=== Exercise directions ===
The result should be an exact copy of every record, with no pictures kept.

=== Collected data entries ===
════════

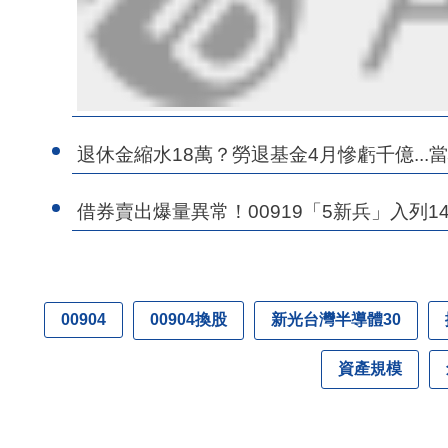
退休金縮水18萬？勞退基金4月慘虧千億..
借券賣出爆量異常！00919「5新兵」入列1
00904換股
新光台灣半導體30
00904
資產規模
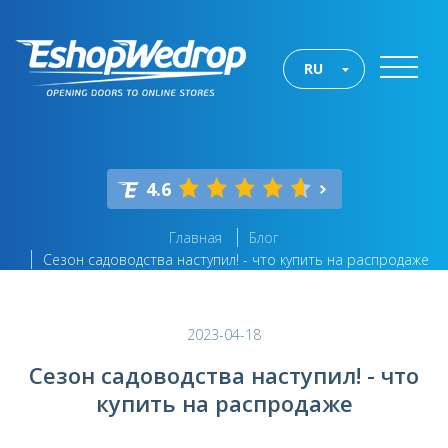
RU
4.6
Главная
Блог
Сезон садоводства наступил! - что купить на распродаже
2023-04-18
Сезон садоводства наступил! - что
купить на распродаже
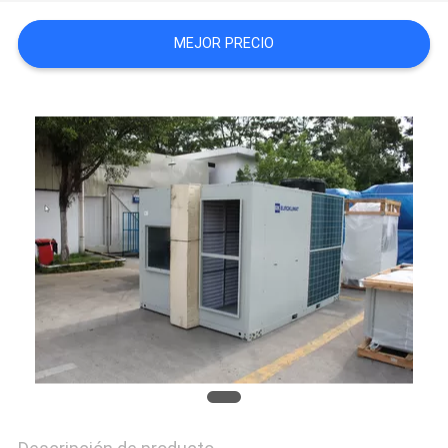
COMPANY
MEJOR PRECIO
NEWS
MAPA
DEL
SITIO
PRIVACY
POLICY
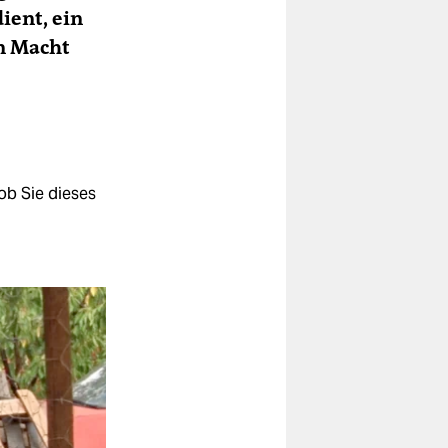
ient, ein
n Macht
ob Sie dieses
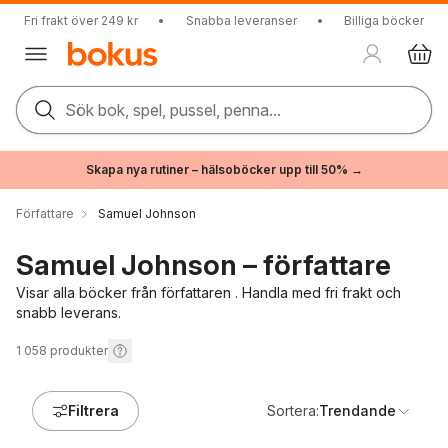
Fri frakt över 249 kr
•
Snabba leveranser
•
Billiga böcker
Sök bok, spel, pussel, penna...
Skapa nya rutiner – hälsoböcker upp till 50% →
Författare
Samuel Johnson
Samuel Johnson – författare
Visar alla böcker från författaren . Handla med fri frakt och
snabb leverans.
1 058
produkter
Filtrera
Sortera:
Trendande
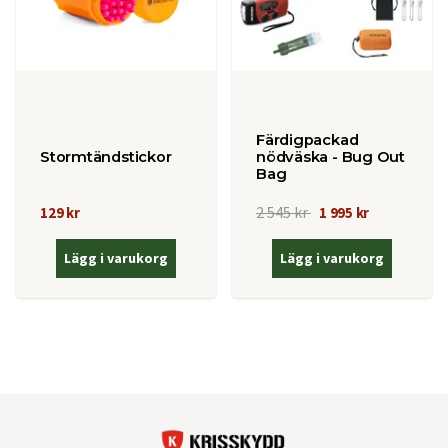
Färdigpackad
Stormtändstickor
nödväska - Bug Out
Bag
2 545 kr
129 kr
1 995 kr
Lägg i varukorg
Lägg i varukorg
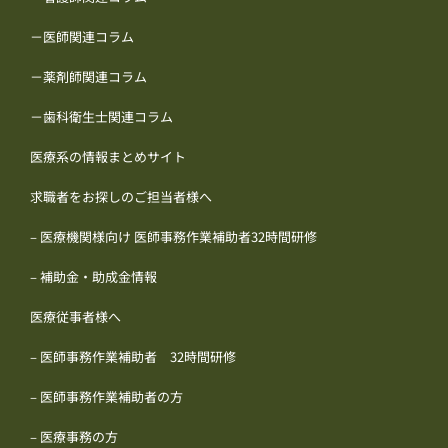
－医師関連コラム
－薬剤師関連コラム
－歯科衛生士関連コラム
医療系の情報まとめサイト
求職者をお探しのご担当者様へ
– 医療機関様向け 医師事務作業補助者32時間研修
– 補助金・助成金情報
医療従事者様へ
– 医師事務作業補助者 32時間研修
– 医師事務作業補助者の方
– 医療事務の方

════════

=== Task result ===
退休金縮水18萬？勞退基金4月慘虧千億..
借券賣出爆量異常！00919「5新兵」入列1
00904換股
新光台灣半導體30
00904
資產規模
RU
4.6
Главная
Блог
Сезон садоводства наступил! - что купить на распродаже
2023-04-18
Сезон садоводства наступил! - что
купить на распродаже
COMPANY
MEJOR PRECIO
NEWS
MAPA
DEL
SITIO
PRIVACY
POLICY
ient, ein
n Macht
ob Sie dieses
Fri frakt över 249 kr
•
Snabba leveranser
•
Billiga böcker
Sök bok, spel, pussel, penna...
Skapa nya rutiner – hälsoböcker upp till 50% →
Författare
Samuel Johnson
Samuel Johnson – författare
Visar alla böcker från författaren . Handla med fri frakt och
snabb leverans.
1 058
produkter
Filtrera
Sortera:
Trendande
Färdigpackad
Stormtändstickor
nödväska - Bug Out
Bag
2 545 kr
129 kr
1 995 kr
Lägg i varukorg
Lägg i varukorg
－医師関連コラム
－薬剤師関連コラム
－歯科衛生士関連コラム
医療系の情報まとめサイト
求職者をお探しのご担当者様へ
– 医療機関様向け 医師事務作業補助者32時間研修
– 補助金・助成金情報
医療従事者様へ
– 医師事務作業補助者 32時間研修
– 医師事務作業補助者の方
– 医療事務の方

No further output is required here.